Lebensqualität aus der Sicht eines Arztes

Dr. Peter Reichenpfader

Lebensqualität beschreibt die Höhe persönlicher Zufriedenheit. Diese wächst mit der Erfüllung von Wünschen und Bedürfnissen im körperlichen, geistigen, seelischen und materiellen Bereich, ausgehend von der aktuellen Lebenssituation (Deutsche Stiftung LebensQualität). Alleine in der Medizin existieren 800 Parameter zum Thema Lebensqualität (Quelle Wikipedia). Überleben an Tagen alleine gemessen, rechtfertigt schon seit einiger Zeit weder die an ansonsten nicht betroffenen Organsystemen verursachten Schäden, noch die teilweise exponentiell steigenden Therapiekosten. Seit etwa 20 Jahren beschäftigen sich ÄrztInnen mit dem Thema „Lebensqualität der PatientInnen“ als Erfolgsarameter in der Therapie (z.B. Gesundheitsbezogene Lebensqualität - ein wesentliches Ziel der modernen Medizin? Wedeler Gespräche zur Sozialmedizin am 3. November 1999).

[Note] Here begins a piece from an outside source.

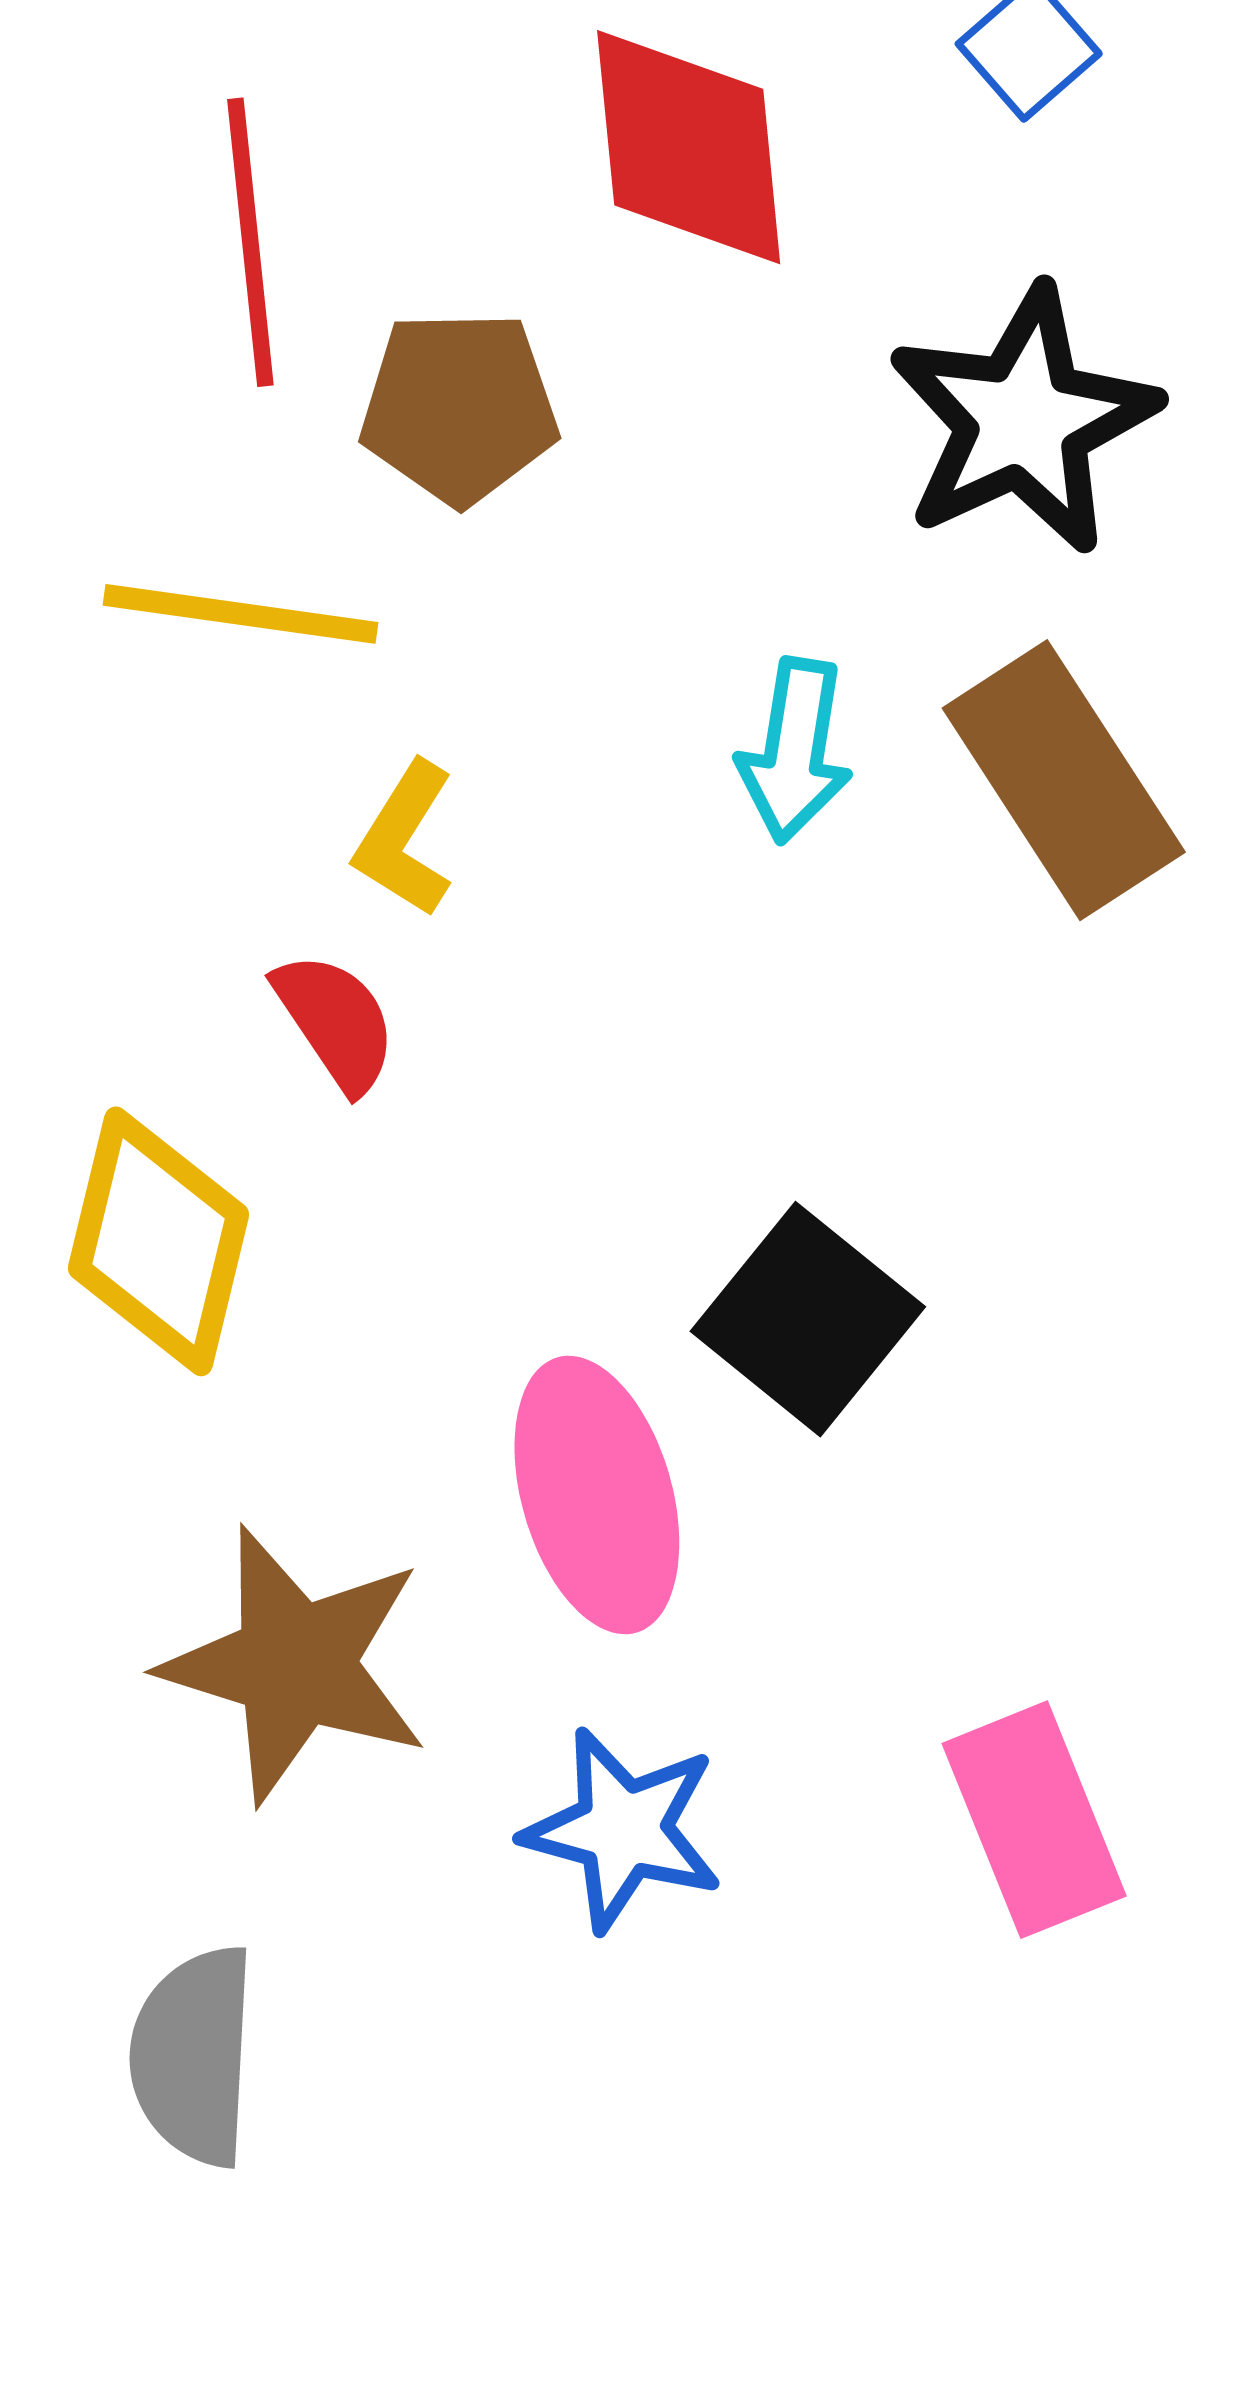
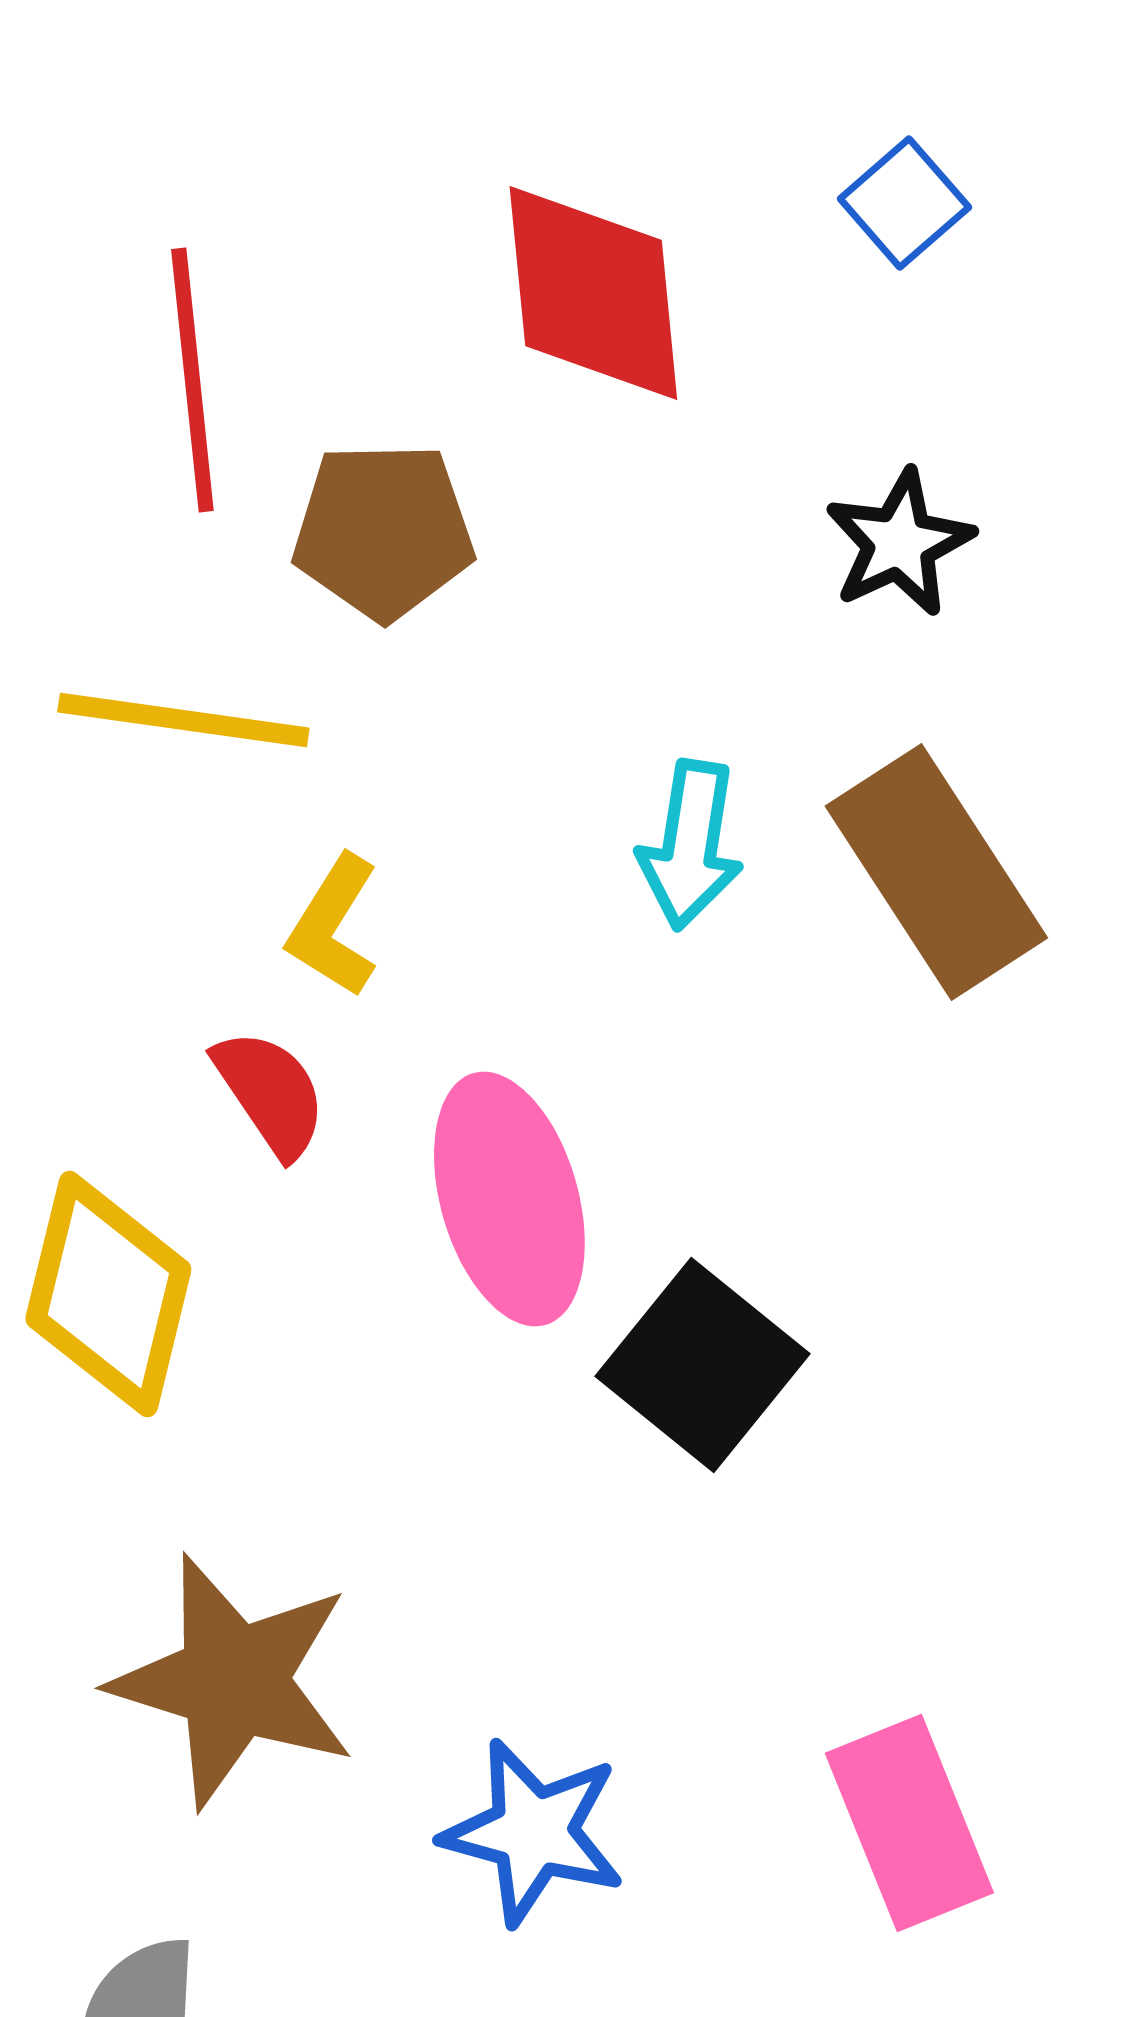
black star: (1023, 420) -> (899, 543), size x0.6
pink ellipse: (597, 1495) -> (509, 1199), moved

Ob Hospizbewegung und Palliativmedizin einen Anstoß dazu gaben ist Spekulation. Es ist aber sehr wahrscheinlich, dass das Ausmaß der Forschung zu diesem Thema stark mit der zunehmenden Bedeutung dieser am Patienten und seiner Lebensqualität (auch und gerade am Ende des Lebens) orientierten Betreuungsform zu tun hat. Auch wenn die Studien gerade zu dieser Fragestellung Anlass zu Hinterfragung geben (WER misst WAS), ist dies nicht Ansatz des Referates.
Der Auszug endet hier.